## TASK TO COMPLETE
A faithful transcription of all the data, images excluded, is the required answer.

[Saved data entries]
++++++++++
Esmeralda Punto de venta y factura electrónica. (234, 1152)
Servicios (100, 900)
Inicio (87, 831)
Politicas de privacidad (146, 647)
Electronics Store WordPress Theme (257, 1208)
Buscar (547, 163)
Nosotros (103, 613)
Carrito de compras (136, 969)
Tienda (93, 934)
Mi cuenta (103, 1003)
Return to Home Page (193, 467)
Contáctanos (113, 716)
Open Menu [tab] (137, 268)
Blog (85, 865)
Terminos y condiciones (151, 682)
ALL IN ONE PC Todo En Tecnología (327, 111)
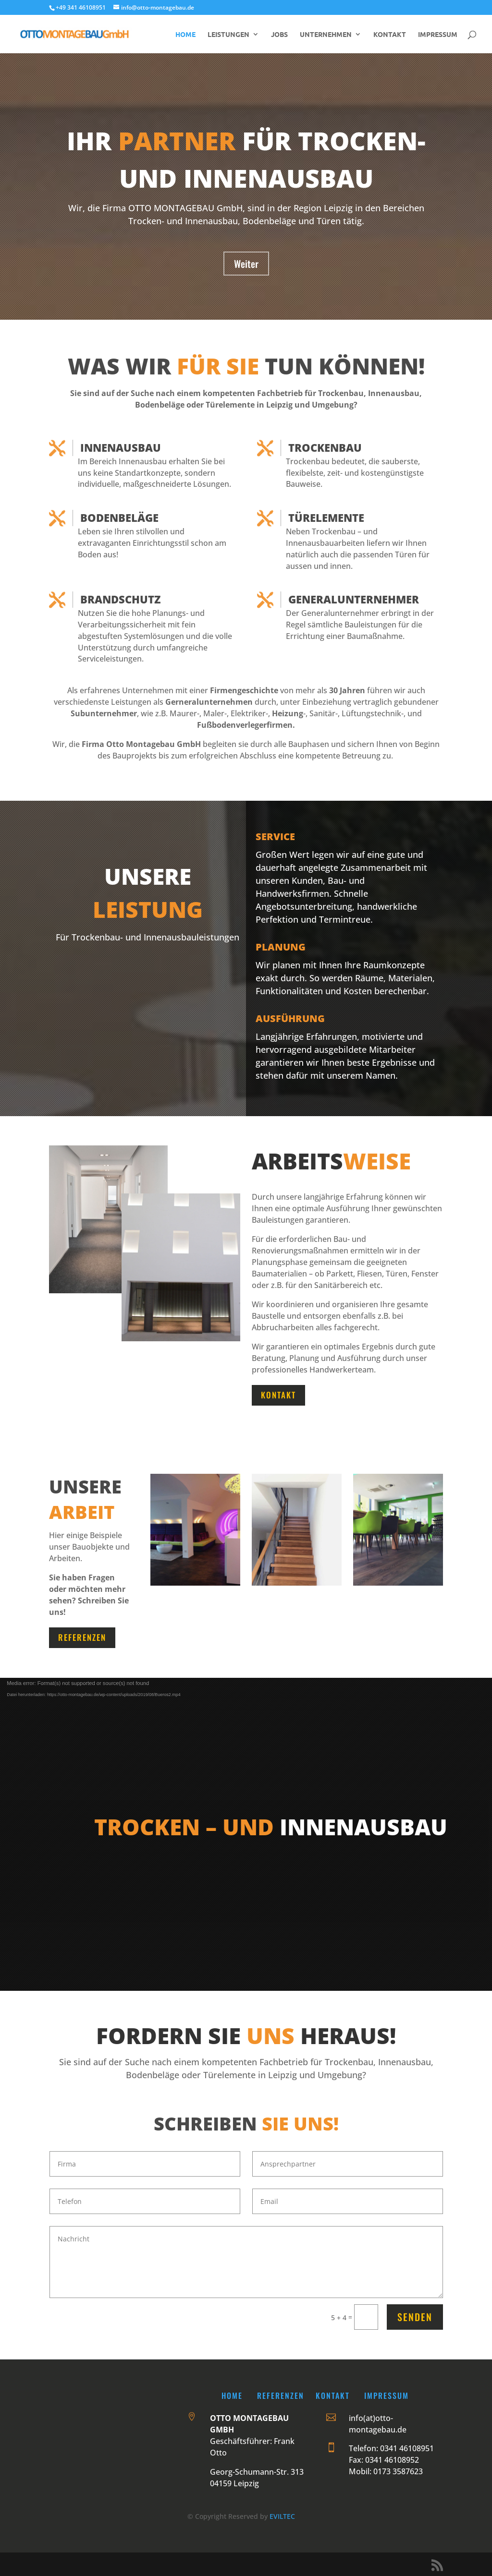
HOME (185, 34)
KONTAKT (389, 34)
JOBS (279, 34)
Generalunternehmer (353, 599)
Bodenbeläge (119, 517)
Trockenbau (325, 447)
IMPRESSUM (437, 34)
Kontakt (278, 1395)
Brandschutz (120, 599)
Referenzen (82, 1637)
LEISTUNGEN (228, 34)
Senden (414, 2317)
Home (232, 2395)
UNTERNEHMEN (326, 34)
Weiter (246, 263)
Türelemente (326, 517)
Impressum (386, 2395)
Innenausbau (120, 447)
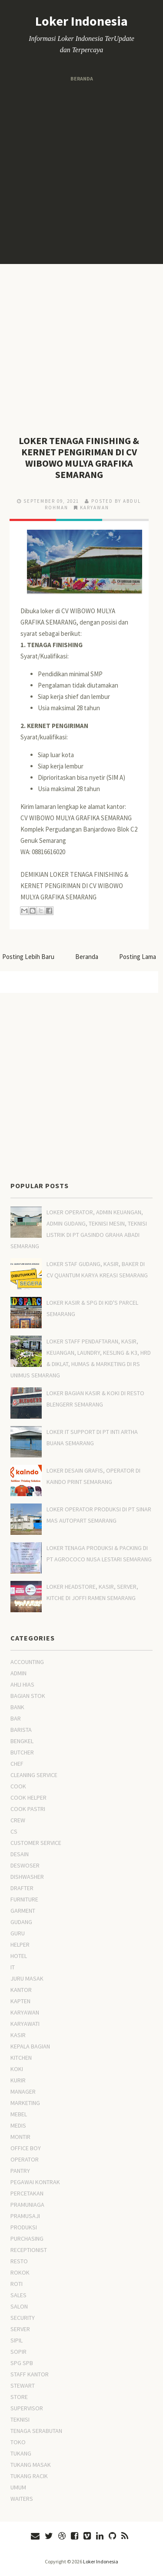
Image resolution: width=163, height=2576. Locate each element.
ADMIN (18, 1673)
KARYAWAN (94, 508)
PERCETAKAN (26, 2193)
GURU (17, 1933)
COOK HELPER (28, 1797)
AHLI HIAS (22, 1684)
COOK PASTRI (27, 1809)
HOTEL (18, 1956)
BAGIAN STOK (27, 1696)
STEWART (22, 2385)
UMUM (18, 2487)
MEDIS (18, 2125)
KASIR (18, 2035)
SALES (18, 2295)
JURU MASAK (26, 1978)
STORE (19, 2397)
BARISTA (21, 1730)
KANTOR (21, 1990)
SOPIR (18, 2351)
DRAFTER (21, 1888)
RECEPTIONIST (28, 2250)
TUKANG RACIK (29, 2476)
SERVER (20, 2329)
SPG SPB (21, 2363)
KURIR (18, 2080)
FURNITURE (24, 1899)
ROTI (16, 2284)
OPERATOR (24, 2159)
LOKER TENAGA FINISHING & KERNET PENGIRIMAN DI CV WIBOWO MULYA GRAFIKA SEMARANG (79, 457)
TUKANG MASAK (30, 2465)
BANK (17, 1707)
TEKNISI (20, 2419)
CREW (17, 1820)
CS (13, 1831)
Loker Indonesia (81, 21)
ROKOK (20, 2272)
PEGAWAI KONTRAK (35, 2182)
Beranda (81, 78)
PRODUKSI (23, 2227)
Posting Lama (137, 956)
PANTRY (20, 2171)
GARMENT (22, 1910)
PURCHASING (26, 2238)
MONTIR (20, 2137)
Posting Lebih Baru (28, 956)
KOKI (16, 2069)
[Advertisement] (81, 173)
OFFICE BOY (25, 2148)
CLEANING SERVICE (33, 1775)
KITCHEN (21, 2057)
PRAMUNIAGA (27, 2204)
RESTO (19, 2261)
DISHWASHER (27, 1877)
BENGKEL (21, 1741)
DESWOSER (25, 1865)
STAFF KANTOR (29, 2374)
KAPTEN (20, 2001)
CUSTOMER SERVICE (35, 1843)
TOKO (18, 2442)
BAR (15, 1718)
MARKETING (25, 2103)
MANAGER (23, 2091)
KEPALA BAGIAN (30, 2046)
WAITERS (21, 2498)
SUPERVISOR (26, 2408)
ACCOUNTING (27, 1662)
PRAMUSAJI (25, 2216)
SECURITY (22, 2318)
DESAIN (19, 1854)
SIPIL (16, 2340)
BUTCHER (22, 1752)
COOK (18, 1786)
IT (12, 1967)
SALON (19, 2306)
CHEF (16, 1763)
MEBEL (18, 2114)
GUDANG (21, 1922)
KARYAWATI (25, 2024)
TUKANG (20, 2453)
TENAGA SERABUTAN (36, 2431)
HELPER (20, 1944)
++++++++++
## TASK RESPONSE
Esmeralda Punto de venta y factura electrónica. (234, 1152)
Servicios (100, 900)
Inicio (87, 831)
Politicas de privacidad (146, 647)
Electronics Store WordPress Theme (257, 1208)
Buscar (547, 163)
Nosotros (103, 613)
Carrito de compras (136, 969)
Tienda (93, 934)
Mi cuenta (103, 1003)
Return to Home Page (193, 467)
Contáctanos (113, 716)
Open Menu [tab] (137, 268)
Blog (85, 865)
Terminos y condiciones (151, 682)
ALL IN ONE PC Todo En Tecnología (327, 111)
HOME (185, 34)
KONTAKT (389, 34)
JOBS (279, 34)
Generalunternehmer (353, 599)
Bodenbeläge (119, 517)
Trockenbau (325, 447)
IMPRESSUM (437, 34)
Kontakt (278, 1395)
Brandschutz (120, 599)
Referenzen (82, 1637)
LEISTUNGEN (228, 34)
Senden (414, 2317)
Home (232, 2395)
UNTERNEHMEN (326, 34)
Weiter (246, 263)
Türelemente (326, 517)
Impressum (386, 2395)
Innenausbau (120, 447)
Image resolution: width=163, height=2576. Locate each element.
ADMIN (18, 1673)
KARYAWAN (94, 508)
PERCETAKAN (26, 2193)
GURU (17, 1933)
COOK HELPER (28, 1797)
AHLI HIAS (22, 1684)
COOK PASTRI (27, 1809)
HOTEL (18, 1956)
BAGIAN STOK (27, 1696)
STEWART (22, 2385)
UMUM (18, 2487)
MEDIS (18, 2125)
KASIR (18, 2035)
SALES (18, 2295)
JURU MASAK (26, 1978)
STORE (19, 2397)
BARISTA (21, 1730)
KANTOR (21, 1990)
SOPIR (18, 2351)
DRAFTER (21, 1888)
RECEPTIONIST (28, 2250)
TUKANG RACIK (29, 2476)
SERVER (20, 2329)
SPG SPB (21, 2363)
KURIR (18, 2080)
FURNITURE (24, 1899)
ROTI (16, 2284)
OPERATOR (24, 2159)
LOKER TENAGA FINISHING & KERNET PENGIRIMAN DI CV WIBOWO MULYA GRAFIKA SEMARANG (79, 457)
TUKANG MASAK (30, 2465)
BANK (17, 1707)
TEKNISI (20, 2419)
CREW (17, 1820)
CS (13, 1831)
Loker Indonesia (81, 21)
ROKOK (20, 2272)
PEGAWAI KONTRAK (35, 2182)
Beranda (81, 78)
PRODUKSI (23, 2227)
Posting Lama (137, 956)
PANTRY (20, 2171)
GARMENT (22, 1910)
PURCHASING (26, 2238)
MONTIR (20, 2137)
Posting Lebih Baru (28, 956)
KOKI (16, 2069)
[Advertisement] (81, 173)
OFFICE BOY (25, 2148)
CLEANING SERVICE (33, 1775)
KITCHEN (21, 2057)
PRAMUNIAGA (27, 2204)
RESTO (19, 2261)
DISHWASHER (27, 1877)
BENGKEL (21, 1741)
DESWOSER (25, 1865)
STAFF KANTOR (29, 2374)
KAPTEN (20, 2001)
CUSTOMER SERVICE (35, 1843)
TOKO (18, 2442)
BAR (15, 1718)
MARKETING (25, 2103)
MANAGER (23, 2091)
KEPALA BAGIAN (30, 2046)
WAITERS (21, 2498)
SUPERVISOR (26, 2408)
ACCOUNTING (27, 1662)
PRAMUSAJI (25, 2216)
SECURITY (22, 2318)
DESAIN (19, 1854)
SIPIL (16, 2340)
BUTCHER (22, 1752)
COOK (18, 1786)
IT (12, 1967)
SALON (19, 2306)
CHEF (16, 1763)
MEBEL (18, 2114)
GUDANG (21, 1922)
KARYAWATI (25, 2024)
TUKANG (20, 2453)
TENAGA SERABUTAN (36, 2431)
HELPER (20, 1944)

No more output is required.